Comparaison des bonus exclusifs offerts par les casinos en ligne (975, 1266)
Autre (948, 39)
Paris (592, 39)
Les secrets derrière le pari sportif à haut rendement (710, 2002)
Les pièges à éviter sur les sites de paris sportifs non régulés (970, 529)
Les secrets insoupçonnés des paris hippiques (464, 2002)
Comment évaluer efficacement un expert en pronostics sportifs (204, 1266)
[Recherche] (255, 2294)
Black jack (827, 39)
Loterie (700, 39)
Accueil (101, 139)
+ + + + +
> About this exercise
Show all lines in the preceding material that have "sportifs" in them.

> Completed task
Les pièges à éviter sur les sites de paris sportifs non régulés (970, 529)
Comment évaluer efficacement un expert en pronostics sportifs (204, 1266)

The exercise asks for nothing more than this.